Ecco infine l’ultimo taglio in
quest’atto (mantenuto anche nella produzione di Chemnitz): il recitativo e arioso
di Vasco-Sélika-Nélusko Courons, sortons!
Qui Fétis ci dà una duplice spiegazione drammaturgica (permettendosi di correggere
Scribe!) La questione sta in questi termini: alla fine del duetto fra Sélika e
Vasco, che si chiude con i due emozionati e festanti, dopo che la schiava ha
mostrato al navigatore la rotta giusta per doppiare il Capo, Scribe aveva
introdotto – lo abbiamo visto nella precedente puntata - una nuova scena,
quella dove Vasco torna a disperarsi e poi ode lo scampanìo in lontananza che
Nélusko gli spiega come festeggiamento per le nozze di Don Pédro e Inès. Ecco
perchè Fétis pensa che ciò rovini, poco dopo, la sorpresa di Vasco
all’apprendere da Inès che lei ha sposato proprio Don Pédro.
Secondo poi: questa scenetta
abbastanza insulsa (per Fétis, quantomeno, ma personalmente tenderei a
condividerne il giudizio) toglierebbe totalmente drammaticità alla successiva
entrata di Inès e Don Pédro, che non
troverebbero più Vasco e Sélika in atteggiamento sospetto. E ciò farebbe
perdere significato alle prime parole di Don Pédro (visto? li abbiamo beccati in
flagrante…) Ecco quindi che tutta la scena viene rimossa, in modo da proporre
il seguente colpo di teatro: Don
Pédro e Inès che entrano nella prigione e trovano Vasco e Sélika in piena
esultanza.
Ecco poi il settimino finale (arrivo
di Inès e Don Pédro e tutto ciò che segue) che Fétis – per fortuna, verrebbe da
dire – non ha toccato per nulla. Ci sono qui un paio di concertati dove
l’ascoltatore dovrebbe poter distinguere almeno 4-5 diverse, a volte contrastanti,
espressioni di stati d’animo, cantate da personaggi che sovrappongono le
rispettive voci: cosa praticamente impossibile anche a chi conosca il testo a
memoria. Ma questo è un difetto (o un pregio?) del melodramma: il finale
secondo di Aida ne è altro esempio preclaro.

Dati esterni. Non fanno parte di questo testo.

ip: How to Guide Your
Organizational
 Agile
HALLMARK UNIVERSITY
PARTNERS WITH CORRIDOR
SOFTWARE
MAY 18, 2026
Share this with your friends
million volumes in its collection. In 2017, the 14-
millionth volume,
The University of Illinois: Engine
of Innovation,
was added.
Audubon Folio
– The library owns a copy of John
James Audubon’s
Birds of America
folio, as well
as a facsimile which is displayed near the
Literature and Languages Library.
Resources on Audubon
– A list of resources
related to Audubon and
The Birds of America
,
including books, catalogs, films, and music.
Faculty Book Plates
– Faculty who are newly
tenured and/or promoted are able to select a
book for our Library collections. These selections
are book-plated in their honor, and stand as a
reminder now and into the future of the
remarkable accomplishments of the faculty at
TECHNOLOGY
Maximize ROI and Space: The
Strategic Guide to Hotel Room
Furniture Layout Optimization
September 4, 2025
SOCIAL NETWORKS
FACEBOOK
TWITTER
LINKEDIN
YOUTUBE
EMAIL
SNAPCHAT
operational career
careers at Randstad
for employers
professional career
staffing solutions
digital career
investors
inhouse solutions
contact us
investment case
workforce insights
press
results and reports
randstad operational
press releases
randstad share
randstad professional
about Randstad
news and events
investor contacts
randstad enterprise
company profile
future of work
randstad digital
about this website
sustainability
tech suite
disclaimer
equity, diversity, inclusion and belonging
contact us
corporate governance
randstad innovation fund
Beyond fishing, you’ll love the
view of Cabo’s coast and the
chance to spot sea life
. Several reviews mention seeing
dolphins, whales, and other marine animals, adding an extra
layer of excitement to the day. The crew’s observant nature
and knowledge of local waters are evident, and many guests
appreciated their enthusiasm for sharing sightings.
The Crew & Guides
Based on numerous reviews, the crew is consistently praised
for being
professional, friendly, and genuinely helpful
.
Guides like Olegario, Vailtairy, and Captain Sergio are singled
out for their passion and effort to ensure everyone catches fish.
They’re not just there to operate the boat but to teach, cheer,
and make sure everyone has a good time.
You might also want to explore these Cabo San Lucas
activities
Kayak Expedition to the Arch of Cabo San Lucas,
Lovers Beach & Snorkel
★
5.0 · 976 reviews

L’Atto III è proprio nel mirino di
Fétis, che ci apporta tagli piuttosto corposi. Dopo i cori delle donne e dei
marinai (inclusa la gregoriana
implorazione a SanDomenico) si comincia con l’eliminazione del canto del
marinaio (Il est franchi, ce cap terrible)
che inneggia al doppiaggio del Capo e prende in giro Nélusko per le sue
inavverate premonizioni sull’arrivo di Adamastor; tagliato poi il richiamo al
pasto mattutino e infine il rondo
bacchico dei marinai (Il faut du vin,
du vin, du vin) dove a Scribe era sfuggito il riferimento – coerente nella
prima versione del 1843 - alle coste messicane! Il taglio si porta via anche il
breve lamento di Inès che riprende quello dell’inizio del primo atto (Adieux
rives du Tage) e che crea un evidente contrasto con l’esuberanza dei marinai.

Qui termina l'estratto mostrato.